As for me, I was quite pleased that I managed all of that pretty well! Of course, I was wiped out and achy by Wednesday night (so was my husband!), but I bounced back quickly and felt good on Thursday, which felt pretty miraculous. This was the first week that I really felt back to my "normal" baseline, after an 18-month-long relapse. I finally remembered to take a break from my inosine, an immune modulator. I normally take a break every 2-3 months, and it had been 6 months - oops! Immune modulators only keep working effectively if you take a break once in a while because your immune system gets used to them. So, after two weeks off, I started back on inosine Monday, and like magic, my energy returned, my stamina bounced back, and I felt better than I had in months! Inosine has helped both my son and I tremendously, and you can read more about inosine (and the complex dosing) here.

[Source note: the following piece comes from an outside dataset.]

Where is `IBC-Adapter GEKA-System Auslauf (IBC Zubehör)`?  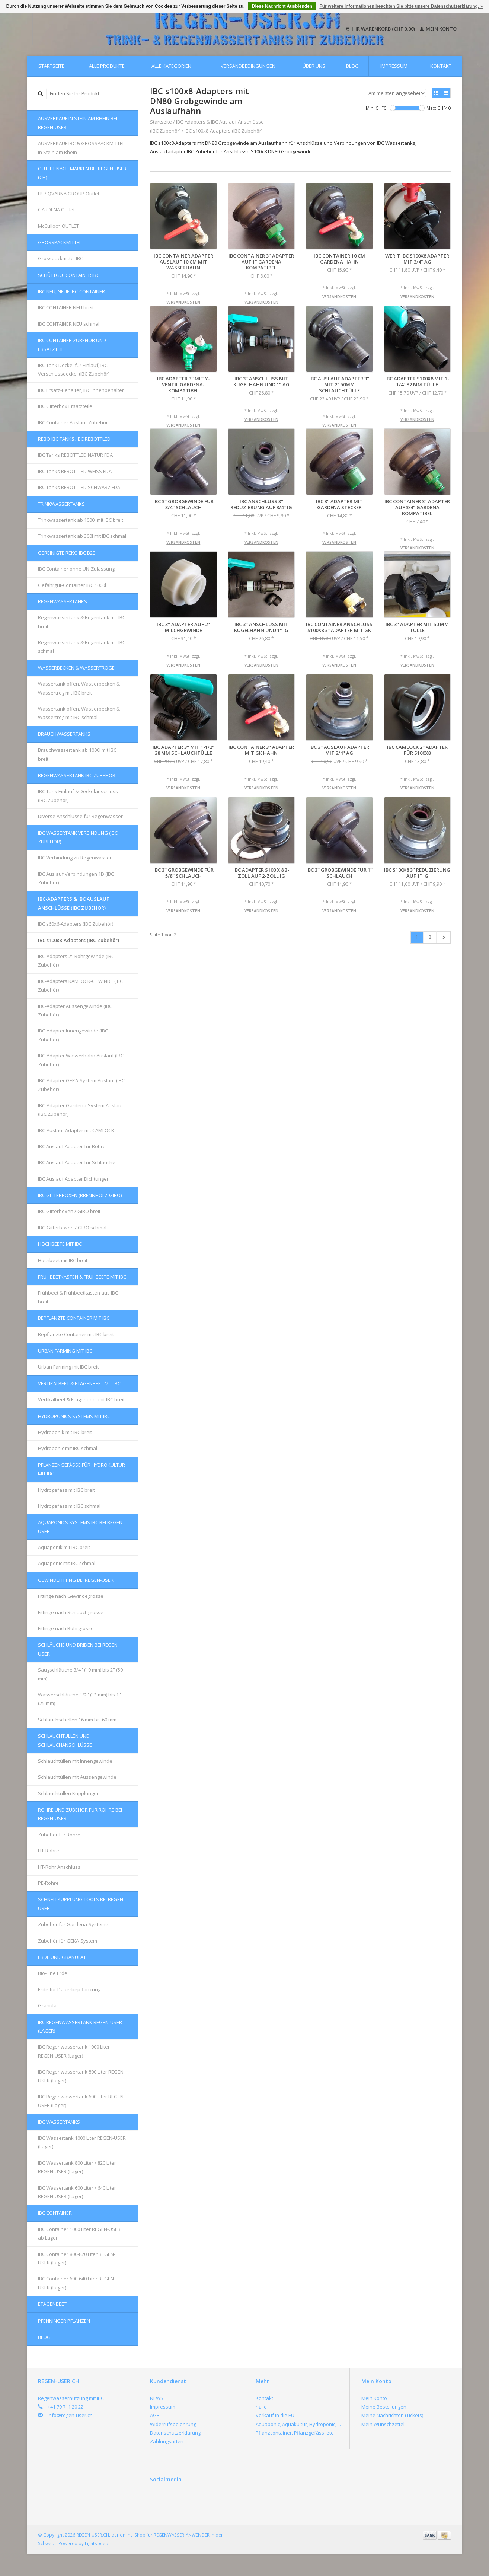 IBC-Adapter GEKA-System Auslauf (IBC Zubehör) is located at coordinates (81, 1084).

So, things were going well, and then ... a really nasty stomach virus hit me on Friday! It's rare for me to catch any kind of a virus, and this one hit me really hard. Today, on Sunday, I am finally seeing some improvement. My stomach is settling down, I held down a little breakfast, and my fever broke overnight. But I am still very weak and wiped out today (typing this lying down!).

So, I thought I'd share a video I added to my YouTube channel this week, Our Chronic Illness Story. I thought it might be helpful for those who are newer to my blog or who only know me through YouTube to hear about our family's journey with chronic illnesses, including ME/CFS, Lyme, and other tick infections. Here, I tell our story from the beginning, The Before, to the present, including the ups and downs and our successes and victories. You can watch it here or click the link to watch on YouTube:


Please share your story in the comments or let me know if you have any questions. Time for me to put the laptop down and rest!